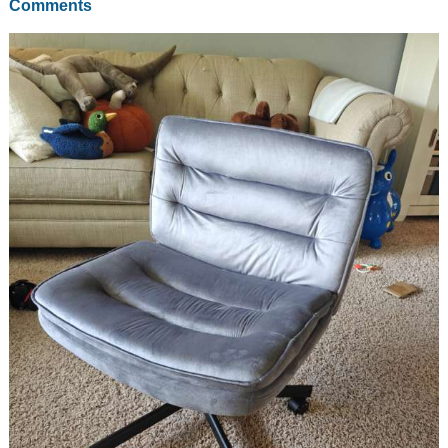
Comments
--
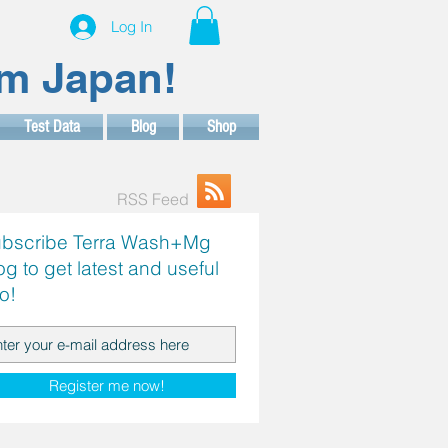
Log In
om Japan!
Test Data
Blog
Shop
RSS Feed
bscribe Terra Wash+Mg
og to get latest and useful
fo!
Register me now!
--
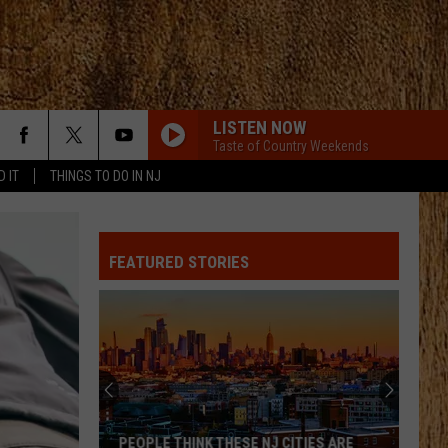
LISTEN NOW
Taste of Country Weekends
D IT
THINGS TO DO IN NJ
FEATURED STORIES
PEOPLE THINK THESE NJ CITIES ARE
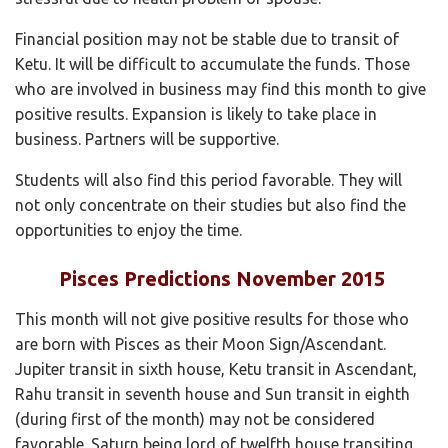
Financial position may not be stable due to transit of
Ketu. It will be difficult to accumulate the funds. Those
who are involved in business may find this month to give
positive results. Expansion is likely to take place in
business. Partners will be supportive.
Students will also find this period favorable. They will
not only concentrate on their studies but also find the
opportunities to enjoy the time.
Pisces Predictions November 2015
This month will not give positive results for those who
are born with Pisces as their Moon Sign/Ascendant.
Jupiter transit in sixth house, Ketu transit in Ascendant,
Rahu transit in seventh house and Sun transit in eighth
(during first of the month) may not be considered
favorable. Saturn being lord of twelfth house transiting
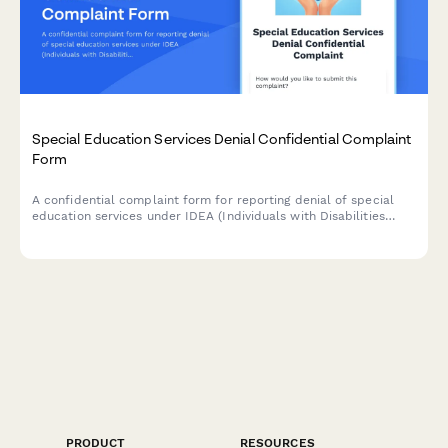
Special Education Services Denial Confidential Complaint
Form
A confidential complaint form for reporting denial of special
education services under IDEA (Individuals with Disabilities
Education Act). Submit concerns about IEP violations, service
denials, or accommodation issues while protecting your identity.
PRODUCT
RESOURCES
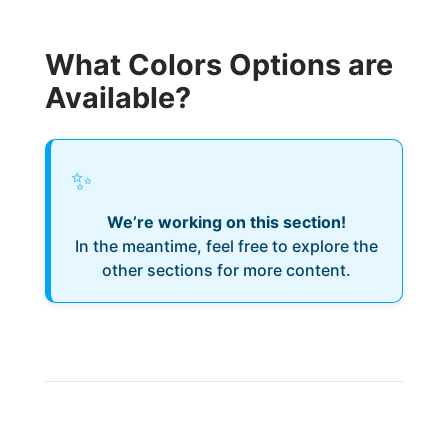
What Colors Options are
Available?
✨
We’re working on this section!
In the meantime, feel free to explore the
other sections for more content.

EXERCISE >> Word for word, repeat the lines above from the one with "opportunities to enjoy the time." through the one with "education services under", and nothing beyond them. Omit the pictures.

EXERCISE RESULT >>
opportunities to enjoy the time.
Pisces Predictions November 2015
This month will not give positive results for those who
are born with Pisces as their Moon Sign/Ascendant.
Jupiter transit in sixth house, Ketu transit in Ascendant,
Rahu transit in seventh house and Sun transit in eighth
(during first of the month) may not be considered
favorable. Saturn being lord of twelfth house transiting
Special Education Services Denial Confidential Complaint
Form
A confidential complaint form for reporting denial of special
education services under IDEA (Individuals with Disabilities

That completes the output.